Background to this EPC model and how to use it

EPCs and the home in Scotland

Energy performance certificates (EPCs) are often required when a property is to be sold. They provide information on the energy efficiency rating (EER) and banding (A-G). The EPCs are determined by specialist surveyors using a Standard Assessment Procedure (SAP) or Reduced (RdSAP) procedure, working with approved software that encapsulates algorithms. These describe the physical characteristics of a home, but also include other aspects such as type of fuel use, energy pricing and any other features such as renewable energy generation in the property, solar or wind for example. The SAP is a complex methodology, based on empirical data and approximations to derive ratings that give some notional value to the energy and environmental value to the home buyer/renter.

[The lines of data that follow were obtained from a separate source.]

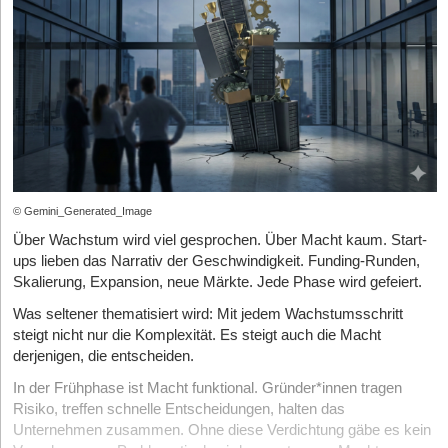
Ordentliche Immatrikulation:
Der oder die Studierende
aktuellen Erhebungen zur
Startup-Forschung in Deutschland
Zugehörigkeitsgefühl im Team verankern.
Unterbrechungen im Arbeitsalltag unterstützen nicht nur die
klarere Prozesse und stärker strukturierte Arbeitsabläufe.
muss an einer staatlich anerkannten Hochschule
setzen bereits über 80 Prozent der deutschen Startups auf
Erholung, sondern auch den informellen Austausch im Team.
Dadurch entstehen neue Anforderungen an Führung,
eingeschrieben sein. Wichtig: Urlaubssemester oder ein
mindestens einen Cloud-Anbieter als primäre Infrastrukturquelle.
Einordnung: Die bittere Realität des Gallup-Index
reines Promotionsstudium berechtigen in der Regel nicht zur
Organisation und Teamarbeit.
Offene Begegnungsräume, flexible Pausenzeiten und
Die Flexibilität, Ressourcen jederzeit hoch- oder
Nutzung des Privilegs.
Dass diese sogenannte Leadership-Lücke kein abstraktes HR-
gemeinsame Aktivitäten fördern diese Entwicklung oft zusätzlich.
herunterzuskalieren, erweist sich als ausschlaggebender Faktor
Thema ist, sondern handfeste wirtschaftliche Konsequenzen hat,
Das Studium steht im Vordergrund:
Die Erwerbsarbeit darf
Kostenfaktoren und wirtschaftliche Vorteile
- besonders bei unvorhersehbaren Lastspitzen nach
Wichtig ist, dass Pausen nicht als Zeitverlust, sondern als
das Studium zeitlich nicht überlagern. Hierfür gibt der
zeigt der Blick auf das aktuelle makroökonomische Umfeld in
Die Umstellung auf ein papierarmes Büro ist zunächst häufig mit
Marketingkampagnen oder Produktlaunches.
wertvoller Bestandteil produktiver Arbeit verstanden werden.
Gesetzgeber eine strenge Grenze vor.
Deutschland. Der viel beachtete Gallup Engagement Index
Investitionen verbunden. Softwarelösungen, digitale Infrastruktur
Auch kleine Rituale wie gemeinsamer Kaffee oder kurze
Deutschland zeichnet ein alarmierendes Bild der hiesigen
und moderne Hardware verursachen zusätzliche Kosten.
Die 20-Stunden-Regel (Die wichtigste Hürde)
Das Herzstück
Strategische Cloud-Entscheidungen treffen - worauf
Spaziergänge können die Integration erleichtern.
Arbeitskultur, das die Hogan-Daten schonungslos in der Praxis
Langfristig können papierarme Prozesse jedoch erhebliche
des Werkstudentenprivilegs ist die 20-Stunden-Regel. Während
Gründerteams bei der Anbieterwahl achten sollten
Eine gelebte Pausenkultur entsteht langfristig durch Konsistenz,
bestätigt: 78 Prozent der Beschäftigten machen demnach aktuell
Einsparungen ermöglichen.
der Vorlesungszeit darf ein(e) Werkstudent*in
© Gemini_Generated_Image
maximal 20
Die Entscheidung für den passenden Cloud-Anbieter geht weit
Vorbildfunktion und die aktive Einbindung aller Teammitglieder in
lediglich „Dienst nach Vorschrift“ – ein historischer Höchststand.
Stunden pro Woche
arbeiten. Wird diese Grenze überschritten,
Über Wachstum wird viel gesprochen. Über Macht kaum. Start-
Weniger Papierverbrauch reduziert Druckkosten, Lagerflächen
über rein technische Aspekte hinaus. Datenschutz spielt in
diese Prozesse.
Weitere 18 Prozent haben innerlich bereits gekündigt.
entfällt das Privileg sofort und es greift die volle
ups lieben das Narrativ der Geschwindigkeit. Funding-Runden,
und Verwaltungsaufwand. Gleichzeitig beschleunigen digitale
Deutschland eine zentrale Rolle, weshalb Serverstandorte
Die Gallup-Daten belegen zudem: Führungskräfte sind der mit
Sozialversicherungspflicht.
Skalierung, Expansion, neue Märkte. Jede Phase wird gefeiert.
Prozesse viele Arbeitsabläufe und verbessern die Verfügbarkeit
innerhalb der EU, eine DSGVO-konforme Datenverarbeitung
Wie haben sich Pausen im Laufe der Zeit verändert?
Abstand stärkste Hebel für – oder eben gegen –
von Informationen. Dadurch entstehen effizientere Strukturen mit
Die Ausnahme (26-Wochen-Regel):
In der vorlesungsfreien Zeit
sowie transparente und klar formulierte Vertragsbedingungen als
Was seltener thematisiert wird: Mit jedem Wachstumsschritt
Pausen haben sich im Laufe der Zeit stark gewandelt. Während
Mitarbeiter*innenbindung. Doch nur knapp ein Viertel der
geringerem Zeitaufwand.
(Semesterferien) oder bei reiner Wochenend- und Nachtarbeit
unverzichtbare Mindestanforderungen bei der Anbieterwahl
steigt nicht nur die Komplexität. Es steigt auch die Macht
sie früher vor allem funktional waren und der reinen Erholung
Beschäftigten in Deutschland zeigt sich mit dem eigenen
dürfen Werkstudent*innen auch in Vollzeit arbeiten, sofern dies
gelten sollten. Zusätzlich sollte man die Preisstruktur der
Besonders Start-ups profitieren häufig von der Flexibilität digitaler
derjenigen, die entscheiden.
dienten, gewinnen heute soziale und kreative Aspekte
Vorgesetzten zufrieden. Die Folgen für junge, aufstrebende
im Laufe eines Jahres nicht länger als 26 Wochen geschieht.
verschiedenen Anbieter genau unter die Lupe nehmen. Günstige
Systeme. Unternehmen können schneller skalieren und
zunehmend an Bedeutung.
Unternehmen sind fatal. Entfremdung durch unpassende
In der Frühphase ist Macht funktional. Gründer*innen tragen
Einstiegspreise verbergen oft hohe Folgekosten. Ein realistischer
Arbeitsprozesse einfacher an veränderte Anforderungen
Führungskräfte führt zu hoher Fluktuation, drastisch sinkender
In der Industriezeit waren Pausen oft strikt geregelt und zeitlich
Risiko, treffen schnelle Entscheidungen, halten das
Welche Lohnnebenkosten fallen für Arbeitgeber an?
Kostenvergleich, der auf dem eigenen Nutzungsprofil basiert und
anpassen. Zudem erleichtert Digitalisierung die Integration neuer
Produktivität und steigenden Fehlzeiten (laut Gallup haben hoch
begrenzt. Moderne Arbeitswelten, insbesondere in
Unternehmen zusammen. Ohne diese Verdichtung gäbe es kein
alle variablen Gebühren berücksichtigt, schützt Unternehmen
Mitarbeitender und externer Partner.
Räumen wir mit einem weit verbreiteten Mythos auf:
gebundene Mitarbeiter*innen fast drei Fehltage weniger pro Jahr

The Scottish Government (and the rest of the UK) are in the process of developing a more advanced home energy model tool to address some of the issues of concern of the SAP methodology.

Adopting an AI/Machine learning approach

Over 3.5 million EPCs have been produced since 2008 in Scotland, each containing a significant amount of information each surveyor has collected for an individual property. These EPCs are made available by the Scottish Government.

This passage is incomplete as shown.